Die aktuelle Vorstufenplatine, auch deren Versorgung auf höhere Widerstandswerte (links unten, 1,5k an Stelle sonst 820 Ohm) als im A1(-X) umgerechnet.

Rückansicht offen, der ergänzte Quellwahlschalter guckt kaum über den Rand, doch die neuen Endtransistoren sieht man.

Der größte Aufwand und sein Lohn

so hat die Platine direkt nach dem Ausbau ausgesehen. Braune Flecken im Bereich der Zenerdioden - wie immer, ein Folienkondensator in der Phonostufe abgebrochen, zerfledderter Eingans-Wahlschalter, angebrutzelte Netzteil-Entkoppelwiederstände, eine wilde Mischung von Treiber- und End-Transistoren aus vorangegangenen Reparaturen (besser: Versuchen)

der Aufwand des Neuaufbaus beläuft sich bei einem A1 - wenn es gut geht - auf ca. 6 Stunden. Bei diesem Gerät habe ich dann irgendwann lieber nicht mehr auf die Uhr gesehen, das Doppelte war es leicht.

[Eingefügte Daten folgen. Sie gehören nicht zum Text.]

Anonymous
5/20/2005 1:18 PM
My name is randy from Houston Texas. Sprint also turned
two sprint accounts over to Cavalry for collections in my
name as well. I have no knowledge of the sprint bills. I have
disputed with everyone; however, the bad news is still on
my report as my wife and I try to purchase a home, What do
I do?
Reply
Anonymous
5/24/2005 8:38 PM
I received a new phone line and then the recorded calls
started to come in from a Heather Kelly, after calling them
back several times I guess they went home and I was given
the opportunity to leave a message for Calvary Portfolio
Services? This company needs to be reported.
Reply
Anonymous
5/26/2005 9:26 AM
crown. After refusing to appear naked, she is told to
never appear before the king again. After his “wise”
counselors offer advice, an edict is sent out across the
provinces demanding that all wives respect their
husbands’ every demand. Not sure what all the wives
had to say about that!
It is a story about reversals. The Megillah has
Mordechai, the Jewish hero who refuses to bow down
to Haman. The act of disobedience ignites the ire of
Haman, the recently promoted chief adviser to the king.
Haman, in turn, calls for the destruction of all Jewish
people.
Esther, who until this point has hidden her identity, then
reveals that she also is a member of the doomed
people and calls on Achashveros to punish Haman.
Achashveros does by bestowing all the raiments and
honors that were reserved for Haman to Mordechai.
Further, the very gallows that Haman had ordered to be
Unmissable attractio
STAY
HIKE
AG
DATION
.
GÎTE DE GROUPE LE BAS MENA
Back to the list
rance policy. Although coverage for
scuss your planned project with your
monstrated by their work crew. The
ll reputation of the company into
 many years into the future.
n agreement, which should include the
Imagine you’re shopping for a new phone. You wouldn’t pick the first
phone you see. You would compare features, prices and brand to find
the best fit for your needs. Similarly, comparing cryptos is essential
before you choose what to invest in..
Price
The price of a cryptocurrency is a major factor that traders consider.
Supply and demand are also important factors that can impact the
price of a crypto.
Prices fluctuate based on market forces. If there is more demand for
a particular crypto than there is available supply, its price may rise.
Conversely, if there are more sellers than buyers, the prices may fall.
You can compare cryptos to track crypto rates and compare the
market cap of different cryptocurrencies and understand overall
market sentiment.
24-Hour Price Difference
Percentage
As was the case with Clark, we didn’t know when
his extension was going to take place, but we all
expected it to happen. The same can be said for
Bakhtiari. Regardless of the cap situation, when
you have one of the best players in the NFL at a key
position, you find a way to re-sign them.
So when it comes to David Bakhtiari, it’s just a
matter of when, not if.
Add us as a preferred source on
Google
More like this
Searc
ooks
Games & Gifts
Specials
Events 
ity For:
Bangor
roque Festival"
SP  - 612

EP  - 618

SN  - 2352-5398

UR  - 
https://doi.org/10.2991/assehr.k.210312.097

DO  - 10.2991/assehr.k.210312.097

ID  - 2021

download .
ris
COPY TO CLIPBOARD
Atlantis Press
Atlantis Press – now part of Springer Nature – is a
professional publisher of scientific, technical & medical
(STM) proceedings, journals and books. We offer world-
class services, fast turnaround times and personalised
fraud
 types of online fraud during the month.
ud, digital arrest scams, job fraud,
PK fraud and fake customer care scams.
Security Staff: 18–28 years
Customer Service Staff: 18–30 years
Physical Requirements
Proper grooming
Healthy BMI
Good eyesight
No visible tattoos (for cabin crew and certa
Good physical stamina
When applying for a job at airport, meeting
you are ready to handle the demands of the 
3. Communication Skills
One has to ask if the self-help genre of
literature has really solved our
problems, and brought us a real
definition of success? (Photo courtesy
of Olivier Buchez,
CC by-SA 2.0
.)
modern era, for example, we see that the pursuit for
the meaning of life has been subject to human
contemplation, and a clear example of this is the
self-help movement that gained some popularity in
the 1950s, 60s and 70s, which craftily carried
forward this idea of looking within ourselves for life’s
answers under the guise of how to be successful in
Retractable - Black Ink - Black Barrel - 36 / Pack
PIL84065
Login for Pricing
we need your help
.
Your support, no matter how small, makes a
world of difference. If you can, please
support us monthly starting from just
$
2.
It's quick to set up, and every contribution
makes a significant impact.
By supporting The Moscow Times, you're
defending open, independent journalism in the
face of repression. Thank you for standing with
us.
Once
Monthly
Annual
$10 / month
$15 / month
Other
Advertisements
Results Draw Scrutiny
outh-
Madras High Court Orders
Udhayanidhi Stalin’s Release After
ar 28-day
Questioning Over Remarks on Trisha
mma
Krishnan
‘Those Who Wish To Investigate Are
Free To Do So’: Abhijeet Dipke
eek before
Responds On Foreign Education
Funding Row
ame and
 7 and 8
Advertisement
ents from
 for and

man sieht auf den Bildern: neue Endtransistoren, Leistungswiderstände, Schalter - alles frisch, die Platine ist komplett gewaschen, die Lautsprecher sind innen mit LAPP LIYY 4x1,5mm2-Kabeln verbunden.
Und so ist er jetzt ordentlich, sauber und haltbar. Sogar ein Folienkondensator am Gleichrichter-Eingang ist wie beim A1-X hinzugekommen, das minimiert HF-Störungen von der Netz-Seite.

Über den

Klang

habe ich mich beim A1-X und beim A100 schon ausführlich geäußert, zu diesem A100-X hier kann ich nur sagen: zum Zeitpunkt der Seitenerstellung ist er auch nach einigen Avalons und MA50-Monos immer noch einer der schönsten, besten und wohlklingendsten Musical-Fidelity, den ich je angeboten habe. Er erreicht vielleicht in der Summe der Eigenschaften den Exposure XV nicht ganz, aber er hat auch eine andere Tendenz - und manchem mag das sogar besser gefallen. Könnte man die positiven Eigenschaften dieses A100-X mit denen des Exposure XV kreuzen, dann käme wohl ein viermal teureres Gerät heraus. Beide sind ihr Geld wert, in dieser Preisklasse muss allerdings noch der Geschmack entscheiden.

Auch zu diesem Gerät:
Herzlichen Dank an Mark Hennessy für seinen Vorschlag zum Vorstufen-Umbau!